## Exercise description
Using the entries below, copy out all lines where "target" is found.

## Data
>>>
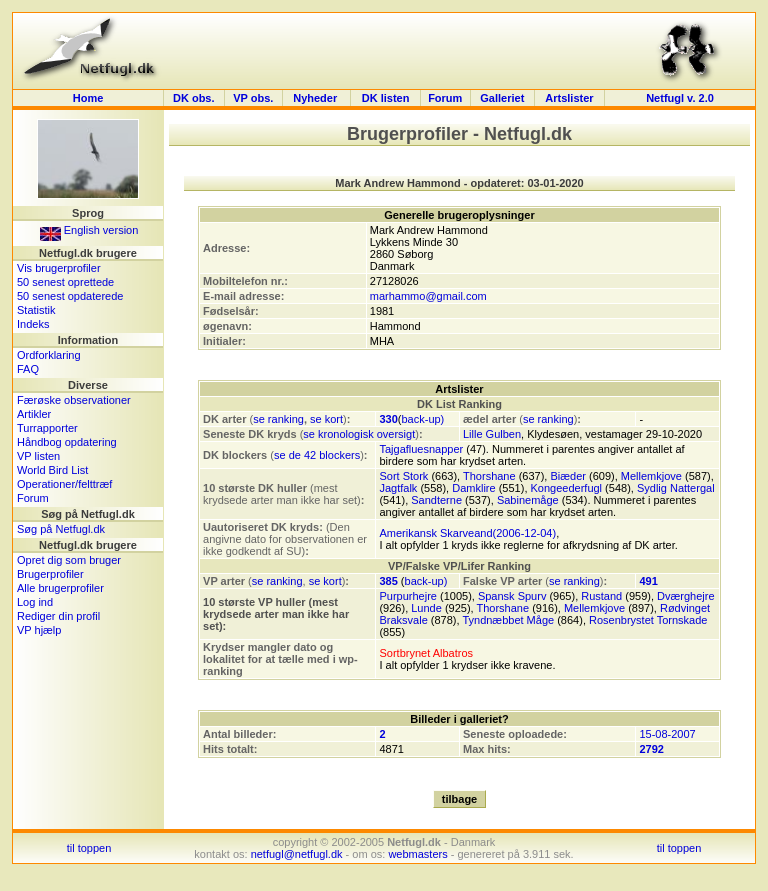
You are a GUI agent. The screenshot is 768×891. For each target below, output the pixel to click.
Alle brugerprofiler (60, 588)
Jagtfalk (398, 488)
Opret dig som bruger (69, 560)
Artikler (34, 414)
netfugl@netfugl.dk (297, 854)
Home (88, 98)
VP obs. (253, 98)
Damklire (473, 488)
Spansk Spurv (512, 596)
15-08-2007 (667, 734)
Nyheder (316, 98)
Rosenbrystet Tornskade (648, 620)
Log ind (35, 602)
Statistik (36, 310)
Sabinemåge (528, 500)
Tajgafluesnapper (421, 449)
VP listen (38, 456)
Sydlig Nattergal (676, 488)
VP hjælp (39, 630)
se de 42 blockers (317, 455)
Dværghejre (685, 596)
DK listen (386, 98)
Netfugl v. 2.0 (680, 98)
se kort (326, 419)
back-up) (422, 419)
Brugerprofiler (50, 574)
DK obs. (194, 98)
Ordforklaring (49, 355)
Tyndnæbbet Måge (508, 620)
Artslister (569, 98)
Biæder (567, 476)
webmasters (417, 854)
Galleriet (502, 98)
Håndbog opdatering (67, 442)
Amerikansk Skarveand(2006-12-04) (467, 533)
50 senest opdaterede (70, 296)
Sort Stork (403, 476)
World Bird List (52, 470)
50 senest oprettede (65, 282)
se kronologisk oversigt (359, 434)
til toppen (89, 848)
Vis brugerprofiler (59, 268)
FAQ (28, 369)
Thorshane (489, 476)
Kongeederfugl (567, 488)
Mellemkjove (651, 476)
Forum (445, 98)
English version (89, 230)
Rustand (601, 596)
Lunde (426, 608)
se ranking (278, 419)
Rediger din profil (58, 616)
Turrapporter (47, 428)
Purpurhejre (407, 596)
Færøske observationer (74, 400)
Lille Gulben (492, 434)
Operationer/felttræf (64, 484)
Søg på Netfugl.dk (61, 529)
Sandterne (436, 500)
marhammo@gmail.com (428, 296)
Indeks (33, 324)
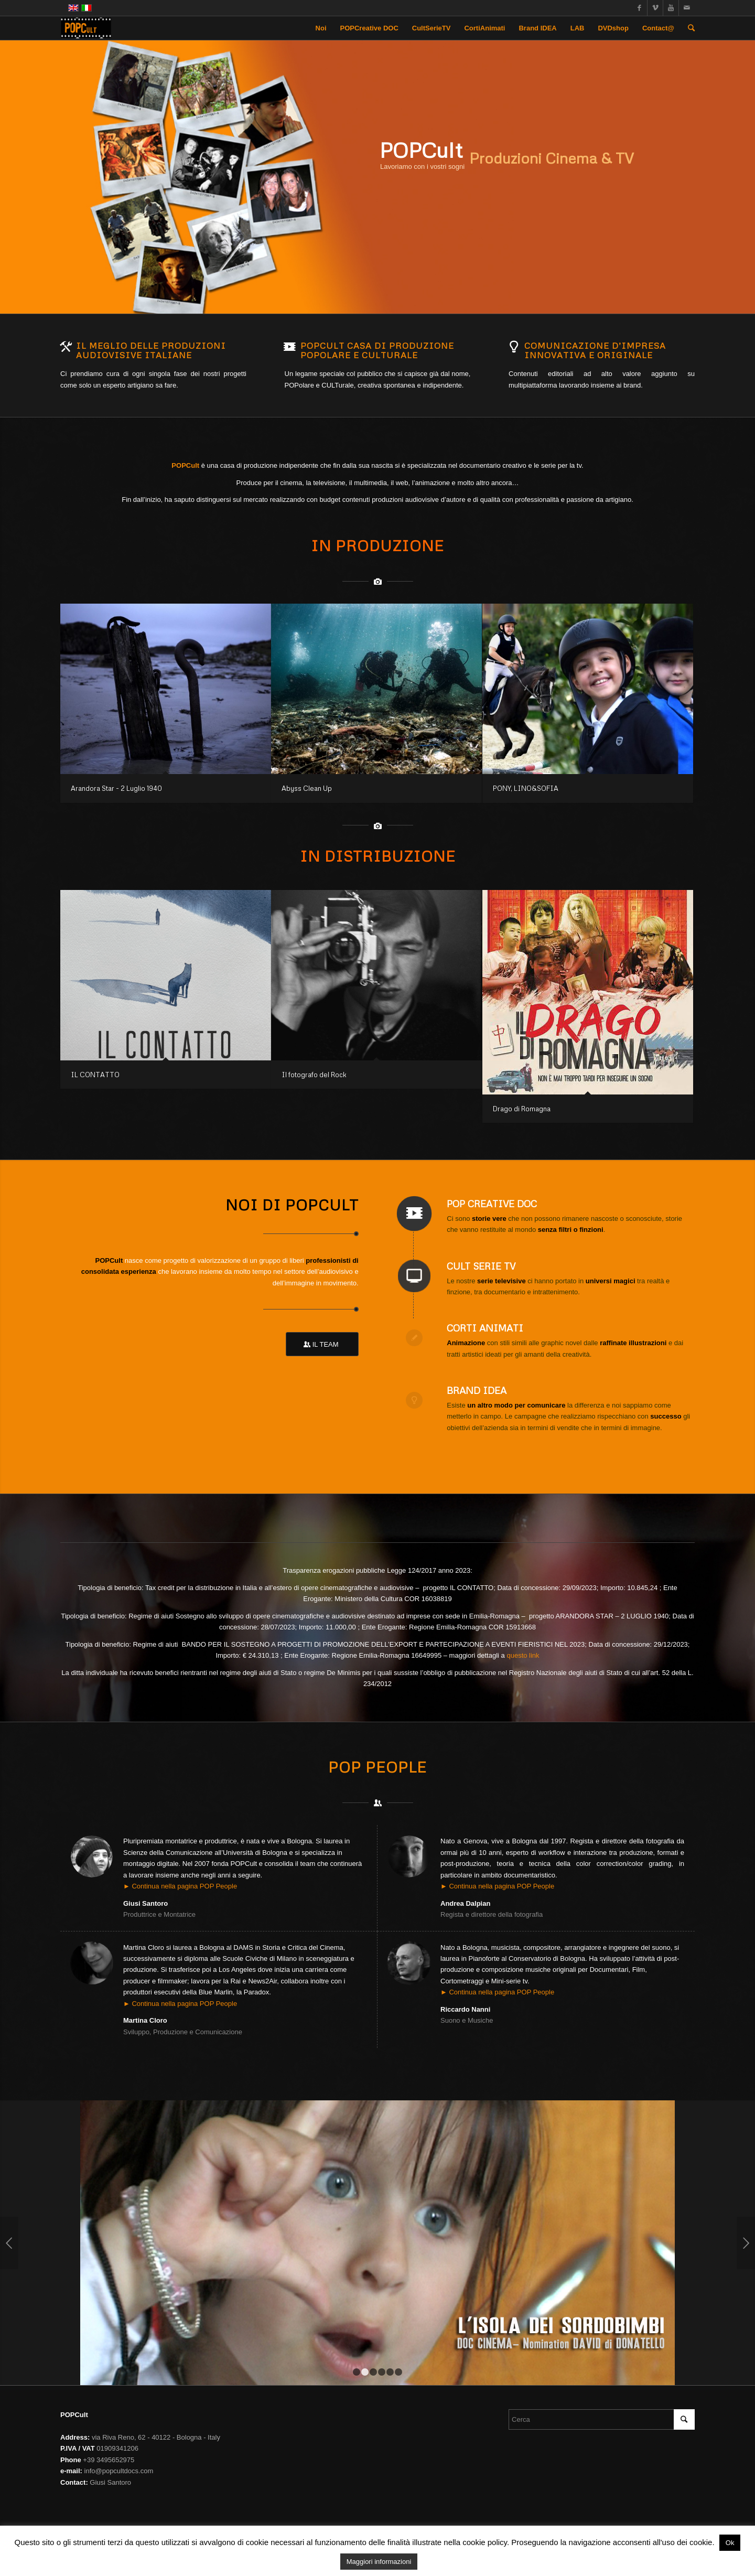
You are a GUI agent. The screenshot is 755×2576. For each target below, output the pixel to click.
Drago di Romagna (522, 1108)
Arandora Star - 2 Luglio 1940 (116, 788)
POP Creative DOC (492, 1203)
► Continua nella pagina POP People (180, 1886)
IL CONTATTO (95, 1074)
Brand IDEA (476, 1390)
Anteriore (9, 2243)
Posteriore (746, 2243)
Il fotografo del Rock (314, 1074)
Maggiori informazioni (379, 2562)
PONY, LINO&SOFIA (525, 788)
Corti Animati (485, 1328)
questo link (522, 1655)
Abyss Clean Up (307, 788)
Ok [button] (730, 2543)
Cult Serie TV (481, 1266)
<<<
>>>
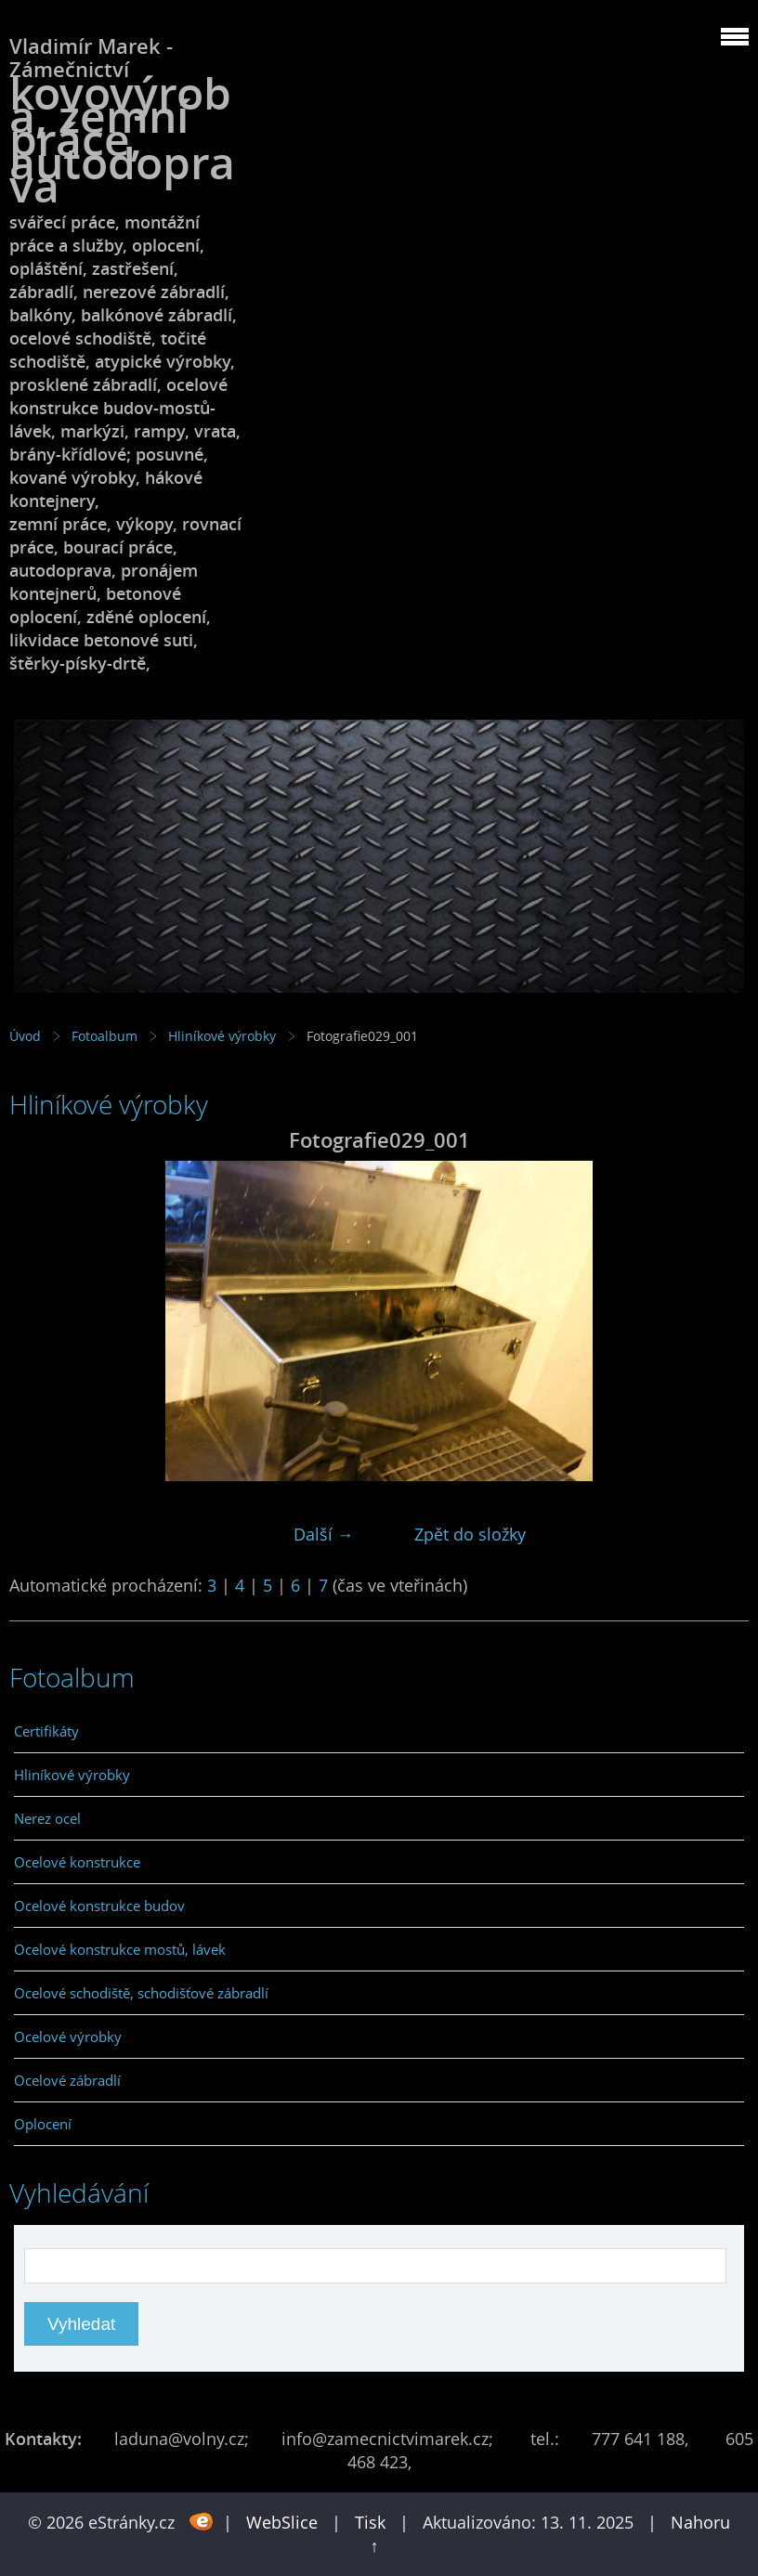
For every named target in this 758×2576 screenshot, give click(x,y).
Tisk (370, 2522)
<<<
>>>
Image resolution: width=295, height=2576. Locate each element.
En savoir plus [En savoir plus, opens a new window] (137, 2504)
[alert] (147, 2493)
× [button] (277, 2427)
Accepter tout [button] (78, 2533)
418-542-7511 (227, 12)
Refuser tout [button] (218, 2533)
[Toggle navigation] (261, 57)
<<<
## Final answer
You are a GUI agent. The screenshot is 768×891. For each target below, output the pixel to click.
You are a GUI agent. The screenshot is 755×2576. For each target below, output the pixel to click.
For every named target in this 758×2576 screenshot, give click(x,y).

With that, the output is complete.